(Task to complete) Go over the data and keep only the lines that include "januari".

(Provided records)
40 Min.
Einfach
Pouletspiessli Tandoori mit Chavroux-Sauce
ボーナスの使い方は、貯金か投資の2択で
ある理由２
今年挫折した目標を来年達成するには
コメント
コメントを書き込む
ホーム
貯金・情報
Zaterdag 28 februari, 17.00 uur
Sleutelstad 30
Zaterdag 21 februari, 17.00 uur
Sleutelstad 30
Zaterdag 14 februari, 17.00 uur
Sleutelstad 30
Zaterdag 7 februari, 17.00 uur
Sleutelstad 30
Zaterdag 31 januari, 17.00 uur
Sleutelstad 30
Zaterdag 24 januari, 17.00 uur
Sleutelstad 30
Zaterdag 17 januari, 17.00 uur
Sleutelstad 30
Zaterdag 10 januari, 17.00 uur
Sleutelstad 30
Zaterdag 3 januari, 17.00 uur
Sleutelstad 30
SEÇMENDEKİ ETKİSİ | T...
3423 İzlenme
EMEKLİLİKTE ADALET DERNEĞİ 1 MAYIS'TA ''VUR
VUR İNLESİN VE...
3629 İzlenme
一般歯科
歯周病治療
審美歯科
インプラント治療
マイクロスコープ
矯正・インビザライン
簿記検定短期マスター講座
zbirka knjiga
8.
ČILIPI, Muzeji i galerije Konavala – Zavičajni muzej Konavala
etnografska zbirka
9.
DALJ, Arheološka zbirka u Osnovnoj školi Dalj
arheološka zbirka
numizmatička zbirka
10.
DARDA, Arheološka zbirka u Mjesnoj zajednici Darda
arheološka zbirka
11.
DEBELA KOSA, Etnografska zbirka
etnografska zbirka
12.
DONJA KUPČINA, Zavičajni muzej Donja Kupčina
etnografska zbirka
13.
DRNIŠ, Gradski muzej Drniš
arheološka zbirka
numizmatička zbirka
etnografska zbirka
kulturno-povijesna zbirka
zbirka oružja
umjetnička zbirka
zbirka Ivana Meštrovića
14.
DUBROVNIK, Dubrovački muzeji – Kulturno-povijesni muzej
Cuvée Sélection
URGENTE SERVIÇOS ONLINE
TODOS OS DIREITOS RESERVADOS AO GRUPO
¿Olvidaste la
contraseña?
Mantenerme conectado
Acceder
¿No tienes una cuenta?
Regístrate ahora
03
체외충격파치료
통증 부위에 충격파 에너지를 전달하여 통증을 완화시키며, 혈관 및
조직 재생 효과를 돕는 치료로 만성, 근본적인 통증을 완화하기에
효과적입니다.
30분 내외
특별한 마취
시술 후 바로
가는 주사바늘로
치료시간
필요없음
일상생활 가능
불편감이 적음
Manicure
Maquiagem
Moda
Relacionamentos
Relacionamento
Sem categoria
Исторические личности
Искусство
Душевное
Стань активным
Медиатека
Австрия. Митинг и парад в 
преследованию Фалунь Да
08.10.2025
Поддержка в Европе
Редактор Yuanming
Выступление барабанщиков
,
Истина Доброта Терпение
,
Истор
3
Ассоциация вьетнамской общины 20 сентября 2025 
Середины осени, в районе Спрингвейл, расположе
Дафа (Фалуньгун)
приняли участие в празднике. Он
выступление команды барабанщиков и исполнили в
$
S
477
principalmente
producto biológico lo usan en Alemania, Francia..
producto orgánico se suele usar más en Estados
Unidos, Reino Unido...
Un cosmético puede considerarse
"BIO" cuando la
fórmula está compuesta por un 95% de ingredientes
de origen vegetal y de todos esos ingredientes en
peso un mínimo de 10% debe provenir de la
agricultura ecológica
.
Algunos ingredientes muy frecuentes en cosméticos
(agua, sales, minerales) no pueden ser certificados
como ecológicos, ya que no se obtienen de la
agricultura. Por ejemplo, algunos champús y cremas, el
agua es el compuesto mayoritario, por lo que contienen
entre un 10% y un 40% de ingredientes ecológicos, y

(Task response)
Zaterdag 31 januari, 17.00 uur
Zaterdag 24 januari, 17.00 uur
Zaterdag 17 januari, 17.00 uur
Zaterdag 10 januari, 17.00 uur
Zaterdag 3 januari, 17.00 uur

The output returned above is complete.